Citation336 F.2d 979,119 US App. DC 60
PartiesCharles Daniel EVERETT, Appellant, v. UNITED STATES of America, Appellee.
CourtU.S. Court of Appeals — District of Columbia Circuit

Mr. Joseph F. Healy, Jr. (appointed by this court), Washington, D. C., for appellant.

Mr. William H. Willcox, Asst. U. S. Atty., with whom Messrs. David C. Acheson, U. S. Atty., Frank Q. Nebeker and Harold H. Titus, Jr., Asst. U. S. Attys., were on the brief, for appellee.

Before WILBUR K. MILLER, BURGER and WRIGHT, Circuit Judges.

BURGER, Circuit Judge.

Appellant entered a guilty plea to Counts 3 and 4 of a six-count indictment; prior to sentence he sought leave to withdraw these pleas and go to trial on these two counts.

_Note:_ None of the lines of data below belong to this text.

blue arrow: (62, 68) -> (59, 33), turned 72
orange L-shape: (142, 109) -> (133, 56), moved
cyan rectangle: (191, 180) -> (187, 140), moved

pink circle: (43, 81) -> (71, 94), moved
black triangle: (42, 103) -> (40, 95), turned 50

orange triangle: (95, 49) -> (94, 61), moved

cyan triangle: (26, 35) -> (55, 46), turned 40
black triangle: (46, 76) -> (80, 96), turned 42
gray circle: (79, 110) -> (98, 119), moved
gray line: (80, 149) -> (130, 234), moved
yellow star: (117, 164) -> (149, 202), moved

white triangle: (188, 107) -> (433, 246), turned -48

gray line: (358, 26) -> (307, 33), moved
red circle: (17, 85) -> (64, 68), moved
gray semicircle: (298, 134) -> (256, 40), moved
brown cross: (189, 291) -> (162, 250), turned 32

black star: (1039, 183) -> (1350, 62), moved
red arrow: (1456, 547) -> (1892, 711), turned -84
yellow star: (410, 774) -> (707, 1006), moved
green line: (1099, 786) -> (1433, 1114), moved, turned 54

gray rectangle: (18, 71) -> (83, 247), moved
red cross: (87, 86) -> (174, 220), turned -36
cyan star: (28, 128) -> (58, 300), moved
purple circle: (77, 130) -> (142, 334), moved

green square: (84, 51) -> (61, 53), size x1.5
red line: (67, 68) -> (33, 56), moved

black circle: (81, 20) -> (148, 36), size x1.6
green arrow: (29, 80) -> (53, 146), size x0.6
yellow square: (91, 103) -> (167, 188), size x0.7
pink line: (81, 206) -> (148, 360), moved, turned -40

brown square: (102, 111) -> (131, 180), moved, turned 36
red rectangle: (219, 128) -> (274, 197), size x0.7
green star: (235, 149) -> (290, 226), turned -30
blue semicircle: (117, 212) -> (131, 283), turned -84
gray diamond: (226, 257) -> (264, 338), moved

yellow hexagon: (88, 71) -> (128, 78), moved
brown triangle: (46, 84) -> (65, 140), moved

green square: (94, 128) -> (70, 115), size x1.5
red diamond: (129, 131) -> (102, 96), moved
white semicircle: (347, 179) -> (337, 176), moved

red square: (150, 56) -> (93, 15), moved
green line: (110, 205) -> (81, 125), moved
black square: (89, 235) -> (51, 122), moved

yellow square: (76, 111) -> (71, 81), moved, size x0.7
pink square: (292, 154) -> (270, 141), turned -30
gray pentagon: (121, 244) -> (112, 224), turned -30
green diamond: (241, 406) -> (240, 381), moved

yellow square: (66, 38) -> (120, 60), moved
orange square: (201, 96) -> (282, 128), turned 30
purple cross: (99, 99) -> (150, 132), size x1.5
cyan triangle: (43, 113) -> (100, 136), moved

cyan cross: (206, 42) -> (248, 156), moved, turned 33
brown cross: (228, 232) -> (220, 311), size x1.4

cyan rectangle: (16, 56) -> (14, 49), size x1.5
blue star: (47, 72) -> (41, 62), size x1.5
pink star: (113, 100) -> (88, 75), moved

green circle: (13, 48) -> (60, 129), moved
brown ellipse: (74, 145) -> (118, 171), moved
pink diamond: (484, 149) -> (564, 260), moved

After an extended colloquy with appellant in the course of the hearing, the District Court permitted withdrawal of the guilty plea as to Count 3 but declined it as to Count 4 because no valid reason or basis for withdrawal had been claimed or shown. On the remaining guilty plea to Count 4 he sentenced appellant to nine years imprisonment under the Youth Corrections Act, 18 U.S.C. § 5010(c) (1958).

The six-count indictment charged three offenses arising out of unrelated robberies and one attempted robbery on a fourth occasion, spanning a period from April 1962 to January 1963.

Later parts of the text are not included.